DATASET:

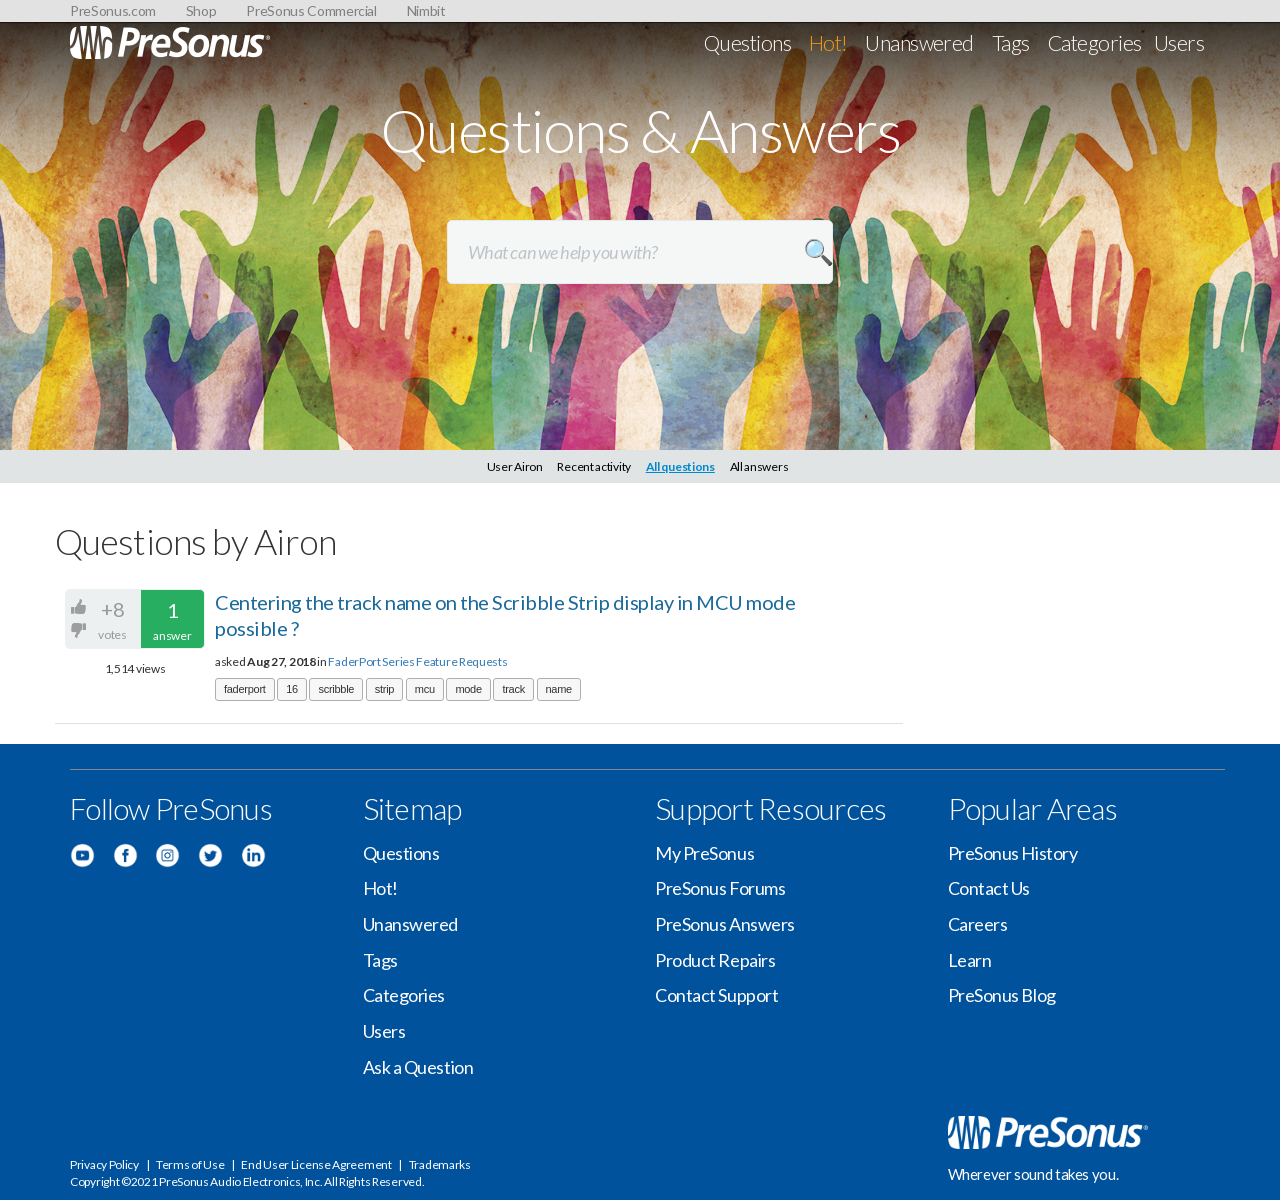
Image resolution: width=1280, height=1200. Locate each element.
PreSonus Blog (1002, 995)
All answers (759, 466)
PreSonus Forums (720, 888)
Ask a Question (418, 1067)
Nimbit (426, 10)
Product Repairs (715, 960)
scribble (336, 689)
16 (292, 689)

THE PROBLEM: The copy you produce must hold all the records above exactly and none of their pictures.

COMPLETED EXERCISE:
Image resolution: width=1280, height=1200. Locate each element.
PreSonus Blog (1002, 995)
All answers (759, 466)
PreSonus Forums (720, 888)
Ask a Question (418, 1067)
Nimbit (426, 10)
Product Repairs (715, 960)
scribble (336, 689)
16 (292, 689)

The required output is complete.